Perhaps it's not surprising that President Donald Trump, who infamously bragged about how he likes to "just start kissing" women and "grab ’em by the pussy," has chosen a Secretary of Education who would weaken Title IX protections for students who are victimized by sexual assault on campus.
Either way, that is what happened today.
Education Secretary Betsy DeVos has withdrawn the "dear colleague" letter submitted by President Barack Obama's administration that strengthened Title IX protections, according to CNN. A statement released by the Department of Education explained that "the withdrawn documents ignored notice and comment requirements, created a system that lacked basic elements of due process and failed to ensure fundamental fairness."
DeVos elaborated on this position in a press release which explained that "this interim guidance will help schools as they work to combat sexual misconduct and will treat all students fairly. Schools must continue to confront these horrific crimes and behaviors head-on. There will be no more sweeping them under the rug. But the process also must be fair and impartial, giving everyone more confidence in its outcomes."
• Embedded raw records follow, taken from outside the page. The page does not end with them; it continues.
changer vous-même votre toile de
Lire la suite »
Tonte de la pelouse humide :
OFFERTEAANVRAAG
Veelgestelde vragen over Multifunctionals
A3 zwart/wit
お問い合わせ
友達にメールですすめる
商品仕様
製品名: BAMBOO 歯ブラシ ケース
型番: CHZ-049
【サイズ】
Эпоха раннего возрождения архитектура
Lawyer Michael Dolce, who specializes in sexual abuse cases and has drawn from his own experience as an abuse survivor, strongly disagrees that this is a good thing.
"Big picture: It sends a message that all the specific guidance that universities and colleges have received over the past decade can be disregarded in favor of a 7-page boilerplate piece of rather useless information," Dolce told Salon. "The prior requirements no longer apply and that's very dangerous. Those requirements were established to maintain the safety of students, and now DeVos's decision invites the universities to adopt a standard of higher proof that is the equivalent of a criminal investigation. They don't have the resources or the expertise to handle that."
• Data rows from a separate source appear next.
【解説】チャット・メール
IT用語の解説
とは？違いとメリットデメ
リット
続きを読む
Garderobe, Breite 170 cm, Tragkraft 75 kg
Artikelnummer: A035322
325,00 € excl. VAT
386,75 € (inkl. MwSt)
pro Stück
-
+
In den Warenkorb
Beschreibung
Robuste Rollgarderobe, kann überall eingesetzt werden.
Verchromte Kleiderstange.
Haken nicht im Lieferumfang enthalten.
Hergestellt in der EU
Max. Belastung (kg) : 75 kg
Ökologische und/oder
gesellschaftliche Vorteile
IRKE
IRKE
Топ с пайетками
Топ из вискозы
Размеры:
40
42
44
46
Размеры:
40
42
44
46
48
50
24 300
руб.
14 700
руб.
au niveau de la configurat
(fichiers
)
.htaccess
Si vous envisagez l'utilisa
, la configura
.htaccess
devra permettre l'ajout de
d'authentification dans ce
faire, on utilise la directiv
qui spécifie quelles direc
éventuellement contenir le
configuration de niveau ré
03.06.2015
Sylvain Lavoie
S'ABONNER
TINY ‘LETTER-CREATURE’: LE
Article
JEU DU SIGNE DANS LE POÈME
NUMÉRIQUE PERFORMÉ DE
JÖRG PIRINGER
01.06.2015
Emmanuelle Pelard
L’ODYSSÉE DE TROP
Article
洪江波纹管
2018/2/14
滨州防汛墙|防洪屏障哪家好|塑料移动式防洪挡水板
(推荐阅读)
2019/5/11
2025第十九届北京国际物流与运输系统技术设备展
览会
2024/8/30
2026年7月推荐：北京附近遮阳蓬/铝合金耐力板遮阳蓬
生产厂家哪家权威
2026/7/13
Dolce also argued that the concerns about maintaining due process for those accused is overblown.
"I think this is using a sledgehammer to kill an ant," Dolce told Salon. "Anyone who is accused of such a heinous crime is of course entitled to due process, but what we have is a serious problem with underreporting of sex crimes on college campuses. The false report rate is not particularly high and there is not a rash of false claim cases. Why would we want to endanger tens of thousands of students because of a handful of people who have had due process issues?"